Scholarship recipients recognized

ROCHESTER — Two students who were honored during the 15th-annual Ibero-American Action League gala and Hispanic Scholarship Recognition Awards event are on their way to Harvard University.

Gabriel Treviño, a Joseph C. Wilson Magnet High School, and Maria Fernanda Barragan-Santana, a Nazareth Academy senior, will receive Harvard faculty scholarships in addition to other awards, including Ibero’s $2,000 Hispanic Scholarship award. Treviño plans to study mechanical engineering and Barragan-Santana will study biomedical engineering.

"I was speechless," Barragan-Santana said of her reaction when she learned of the award in early April.

She added that her parents, Salvador Barragan and Miriam Santana of Pittsford, were thrilled. The family moved to the Rochester area from Mexico when she was 4. Her father works for Xerox and the assignment was supposed to be temporary, explained Barragan-Santana, 17. They all became American citizens in 2008.

While going to Harvard was not a lifelong dream, she said that she decided to just go for it when it came time to apply for colleges. She said that she has long been interested in biomedicine, since she did a summer program in the field before the start of high school. And every year at Nazareth Academy she has taken an engineering class called Ascent.

"I was just working hard," Barragan-Santana noted. "I enjoy learning. … I thought, ‘I have a chance.’ And if you don’t apply, you’re definitely not in."
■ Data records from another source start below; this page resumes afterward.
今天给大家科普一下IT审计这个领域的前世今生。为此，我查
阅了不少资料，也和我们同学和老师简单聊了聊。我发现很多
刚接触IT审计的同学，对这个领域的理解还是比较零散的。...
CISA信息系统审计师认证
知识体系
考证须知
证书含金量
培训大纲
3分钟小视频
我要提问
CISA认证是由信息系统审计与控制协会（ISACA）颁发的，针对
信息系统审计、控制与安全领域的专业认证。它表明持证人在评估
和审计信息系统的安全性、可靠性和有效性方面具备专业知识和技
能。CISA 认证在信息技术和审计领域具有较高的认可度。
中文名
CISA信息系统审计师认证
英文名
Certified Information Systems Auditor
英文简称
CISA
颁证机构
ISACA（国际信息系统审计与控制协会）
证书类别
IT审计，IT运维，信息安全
Grace Tillinghast, a Monroe Community College trustee and chairwoman of the scholarship committee, has worked diligently since last fall to get as much scholarship money as possible for Hispanic students. The awards are merit based so the winners represent the "creme of the creme" of Hispanic students locally, said Zoraida Martínez-Allocco, Ibero’s director of development and communications.

Martínez-Allocco also serves on the scholarship committee, whose members mainly focus on the selection of the scholars honored during the gala. Although that recognition is in its 15th year, the Ibero awards have been given out for 25 years, noted Hilda Rosario Escher, Ibero’s president and chief executive officer.

Because of Tillinghast’s efforts, scholarships totaled $1.3 million last year, which included a full scholarship to Massachusetts Institute of Technology, compared to about $200,000 the year before.

"What you have to do actually is pound the pavement and talk to people and get the colleges involved," Tillinghast said. "Last year, we grew by leaps and bounds."

Despite the economy still being in recovery, Tillinghast that said the community continues to support the scholarship event by buying whole tables or offering new scholarships. Rosario Escher said that adding such new scholarships is one of her goals with the program.

"Grace has been very instrumental in getting other colleges … to provide scholarships for Latino students," Rosario Escher added. "We wish we could continue growing. For me, education is very important to our community."

In addition to her connections from her former job in community affairs at Eastman Kodak Co., Tillinghast has brought an ethical objectivity to the selection process, Rosario Escher noted.

Martínez-Allocco explained that applicants are rated based on their grades, SAT scores, essays, and volunteer and community work.

"The rankings speak for themselves," she said.

What surprised Barragan-Santana most about this whole college-application process was the reaction of peers who assumed sending her to college would be a financial hardship for her family or that she wasn’t smart enough because her parents speak with an accent, she said. Because of that experience, she added that she would encourage other Latino students to never let that kind of negativity bother them.

"Do not let anyone tell them they are not smart enough, strong enough or intelligent enough," Barragan-Santana remarked. "Always just go for it and put forth your best effort."